Genetic algorithm for Knapsack

Dang-Hoang-Tung · Dang-Hoang-Tung · commit bda9d8c0dbd4 · 2025-10-05T18:10:27.000+01:00
diff --git a/genetic_algorithm/knapsack.py b/genetic_algorithm/knapsack.py
@@ -0,0 +1,168 @@
+"""Did you know that Genetic Algorithms can be used to quickly approximate combinatorial optimization problems such as knapsack?"""
+
+import random
+from dataclasses import dataclass
+
+random.seed(42)
+
+# =========================== Problem setup: Knapsack ===========================
+
+KNAPSACK_N_ITEMS = 42                   # Number of items in the knapsack problem
+KNAPSACK_VALUE_RANGE = (10, 100)        # Range of item values
+KNAPSACK_WEIGHT_RANGE = (5, 50)         # Range of item weights
+KNAPSACK_CAPACITY_RATIO = 0.5           # Capacity as a fraction of total weight
+
+@dataclass
+class Item:
+    value: int
+    weight: int
+
+def generate_knapsack_instance(n_items: int, value_range: tuple[int, int], weight_range: tuple[int, int], capacity_ratio=float) -> tuple[list[Item], int]:
+    """Generates a random knapsack problem instance."""
+    items = []
+    for _ in range(n_items):
+        value = random.randint(*value_range)
+        weight = random.randint(*weight_range)
+        items.append(Item(value=value, weight=weight))
+    # We set capacity as a fraction of total weight
+    capacity = int(sum(it.weight for it in items) * capacity_ratio)

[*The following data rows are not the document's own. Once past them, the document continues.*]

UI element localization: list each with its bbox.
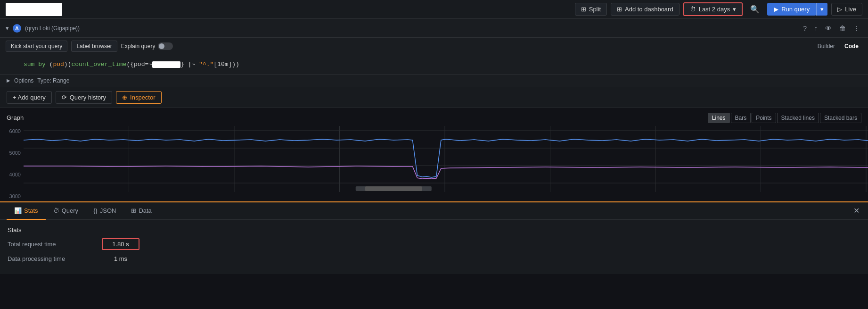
graph-title: Graph bbox=[7, 114, 24, 121]
action-bar: + Add query ⟳ Query history ⊕ Inspector bbox=[0, 87, 868, 108]
scroll-thumb bbox=[365, 186, 422, 191]
stats-icon: 📊 bbox=[14, 207, 22, 214]
inspector-label: Inspector bbox=[130, 94, 155, 101]
close-panel-button[interactable]: ✕ bbox=[852, 206, 861, 215]
tab-json[interactable]: {} JSON bbox=[86, 202, 123, 220]
y-label-3000: 3000 bbox=[3, 193, 21, 199]
stats-body: Stats Total request time 1.80 s Data pro… bbox=[0, 220, 868, 274]
top-bar: ⊞ Split ⊞ Add to dashboard ⏱ Last 2 days… bbox=[0, 0, 868, 19]
tab-query[interactable]: ⏱ Query bbox=[46, 202, 86, 220]
clock-icon: ⏱ bbox=[690, 6, 696, 13]
query-history-label: Query history bbox=[70, 94, 106, 101]
code-label: Code bbox=[844, 43, 859, 50]
options-type: Type: Range bbox=[37, 77, 69, 84]
split-icon: ⊞ bbox=[581, 6, 586, 13]
add-to-dashboard-button[interactable]: ⊞ Add to dashboard bbox=[611, 3, 680, 16]
view-stacked-bars-btn[interactable]: Stacked bars bbox=[820, 113, 861, 123]
explain-row: Explain query bbox=[121, 42, 173, 50]
blue-line bbox=[24, 139, 868, 177]
code-brace1: ({pod=~ bbox=[126, 61, 152, 68]
time-range-picker[interactable]: ⏱ Last 2 days ▾ bbox=[683, 2, 743, 16]
view-bars-btn[interactable]: Bars bbox=[731, 113, 751, 123]
purple-line bbox=[24, 166, 868, 179]
tab-stats[interactable]: 📊 Stats bbox=[7, 202, 46, 220]
view-lines-btn[interactable]: Lines bbox=[708, 113, 730, 123]
view-points-btn[interactable]: Points bbox=[752, 113, 776, 123]
graph-view-buttons: Lines Bars Points Stacked lines Stacked … bbox=[708, 113, 861, 123]
eye-icon-btn[interactable]: 👁 bbox=[823, 23, 834, 33]
options-label: Options bbox=[14, 77, 33, 84]
live-label: Live bbox=[845, 6, 856, 13]
options-row: ▶ Options Type: Range bbox=[0, 75, 868, 87]
play-icon: ▶ bbox=[774, 6, 778, 13]
query-letter: A bbox=[13, 24, 21, 33]
kick-start-button[interactable]: Kick start your query bbox=[6, 41, 67, 52]
history-icon: ⟳ bbox=[62, 94, 67, 101]
time-range-label: Last 2 days bbox=[699, 6, 730, 13]
collapse-icon[interactable]: ▾ bbox=[6, 25, 9, 32]
trash-icon-btn[interactable]: 🗑 bbox=[837, 23, 848, 33]
data-icon: ⊞ bbox=[131, 207, 136, 214]
data-tab-label: Data bbox=[139, 207, 151, 214]
view-stacked-lines-btn[interactable]: Stacked lines bbox=[777, 113, 819, 123]
code-btn[interactable]: Code bbox=[841, 42, 862, 51]
share-icon-btn[interactable]: ↑ bbox=[812, 23, 820, 33]
code-range: [10m])) bbox=[213, 61, 239, 68]
query-icon: ⏱ bbox=[53, 207, 59, 214]
run-query-button[interactable]: ▶ Run query bbox=[767, 3, 816, 16]
label-browser-button[interactable]: Label browser bbox=[71, 41, 117, 52]
stats-row-processing-time: Data processing time 1 ms bbox=[8, 254, 860, 264]
chevron-down-icon: ▾ bbox=[733, 6, 736, 13]
request-time-value: 1.80 s bbox=[102, 238, 139, 250]
code-fn: count_over_time bbox=[71, 61, 126, 68]
inspector-icon: ⊕ bbox=[122, 94, 127, 101]
code-editor[interactable]: sum by (pod)(count_over_time({pod=~} |~ … bbox=[0, 55, 868, 75]
json-tab-label: JSON bbox=[100, 207, 116, 214]
search-button[interactable]: 🔍 bbox=[746, 3, 763, 16]
code-paren2: )( bbox=[64, 61, 72, 68]
help-icon-btn[interactable]: ? bbox=[801, 23, 809, 33]
chart-svg bbox=[24, 126, 868, 192]
more-icon-btn[interactable]: ⋮ bbox=[851, 23, 862, 33]
query-source: (qryn Loki (Gigapipe)) bbox=[25, 25, 80, 32]
run-query-split-button[interactable]: ▾ bbox=[816, 3, 827, 16]
y-label-6000: 6000 bbox=[3, 128, 21, 134]
toolbar-row: Kick start your query Label browser Expl… bbox=[0, 38, 868, 55]
processing-time-value: 1 ms bbox=[102, 254, 139, 264]
query-history-button[interactable]: ⟳ Query history bbox=[56, 91, 112, 104]
top-bar-left bbox=[6, 3, 571, 16]
query-tab-label: Query bbox=[62, 207, 78, 214]
split-label: Split bbox=[589, 6, 601, 13]
builder-code-switcher: Builder Code bbox=[814, 42, 862, 51]
run-query-label: Run query bbox=[781, 6, 810, 13]
code-masked-value bbox=[152, 61, 180, 68]
tab-data[interactable]: ⊞ Data bbox=[123, 202, 159, 220]
graph-canvas: 6000 5000 4000 3000 bbox=[0, 126, 868, 201]
y-axis: 6000 5000 4000 3000 bbox=[0, 126, 24, 201]
builder-btn[interactable]: Builder bbox=[814, 42, 839, 51]
options-chevron[interactable]: ▶ bbox=[7, 78, 10, 83]
add-query-label: + Add query bbox=[13, 94, 46, 101]
graph-header: Graph Lines Bars Points Stacked lines St… bbox=[0, 113, 868, 126]
json-icon: {} bbox=[93, 207, 98, 214]
live-icon: ▷ bbox=[837, 6, 842, 13]
bottom-tabs: 📊 Stats ⏱ Query {} JSON ⊞ Data ✕ bbox=[0, 202, 868, 220]
label-browser-label: Label browser bbox=[76, 43, 112, 50]
inspector-button[interactable]: ⊕ Inspector bbox=[116, 91, 161, 104]
stats-row-request-time: Total request time 1.80 s bbox=[8, 238, 860, 250]
request-time-label: Total request time bbox=[8, 241, 102, 248]
add-query-button[interactable]: + Add query bbox=[7, 91, 52, 104]
live-button[interactable]: ▷ Live bbox=[831, 3, 862, 16]
add-to-dashboard-label: Add to dashboard bbox=[625, 6, 673, 13]
chart-svg-area bbox=[24, 126, 868, 192]
split-button[interactable]: ⊞ Split bbox=[575, 3, 607, 16]
graph-container: Graph Lines Bars Points Stacked lines St… bbox=[0, 108, 868, 201]
code-sum: sum by bbox=[24, 61, 49, 68]
stats-title: Stats bbox=[8, 226, 860, 234]
code-pod: pod bbox=[53, 61, 64, 68]
builder-label: Builder bbox=[818, 43, 835, 50]
dashboard-icon: ⊞ bbox=[617, 6, 622, 13]
code-filter: } |~ bbox=[180, 61, 199, 68]
logo bbox=[6, 3, 62, 16]
explain-toggle[interactable] bbox=[158, 42, 173, 50]
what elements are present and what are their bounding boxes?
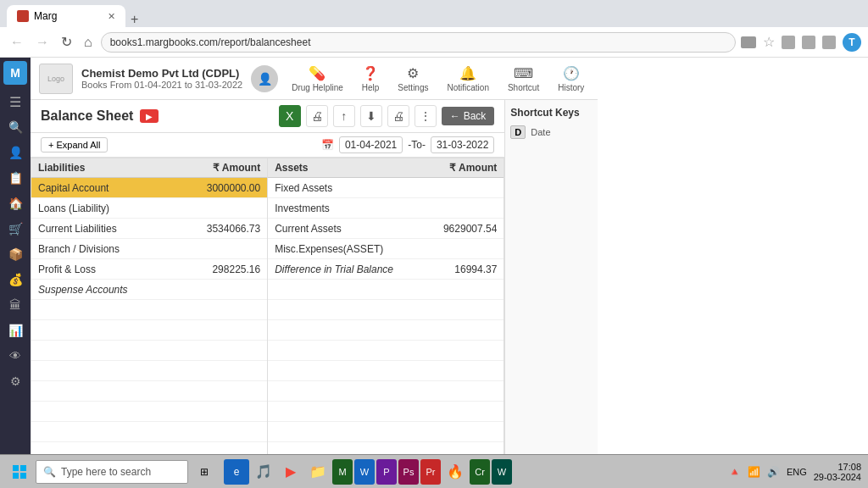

+    return items, capacity
+
+items, capacity = generate_knapsack_instance(n_items=KNAPSACK_N_ITEMS, value_range=KNAPSACK_VALUE_RANGE, weight_range=KNAPSACK_WEIGHT_RANGE, capacity_ratio=KNAPSACK_CAPACITY_RATIO)
+
+
+
+# ============================== GA Representation ==============================
+
+# HYPERPARAMETERS (For tuning the GA)
+
+POPULATION_SIZE = 120
+GENERATIONS = 200
+CROSSOVER_PROBABILITY = 0.9
+MUTATION_PROBABILITY = 0.01
+TOURNAMENT_K = 3
+ELITISM = 2
+
+OVERWEIGHT_PENALTY_FACTOR = 10
+
+Genome = list[int] # An index list where 1 means item is included, 0 means excluded
+
+def evaluate(genome: Genome, items: list[Item], capacity: int) -> tuple[int, int]:
+    """Evaluation function - calculates the fitness of each candidate based on total value and weight."""
+    total_value = 0
+    total_weight = 0
+    for gene, item in zip(genome, items):
+        if gene:
+            total_value += item.value
+            total_weight += item.weight
+    if total_weight > capacity:
+        # Penalize overweight solutions: return small value scaled by overflow
+        overflow = (total_weight - capacity)
+        total_value = max(0, total_value - overflow * OVERWEIGHT_PENALTY_FACTOR)
+    return total_value, total_weight
+
+def random_genome(n: int) -> Genome:
+    """Generates a random genome of length n."""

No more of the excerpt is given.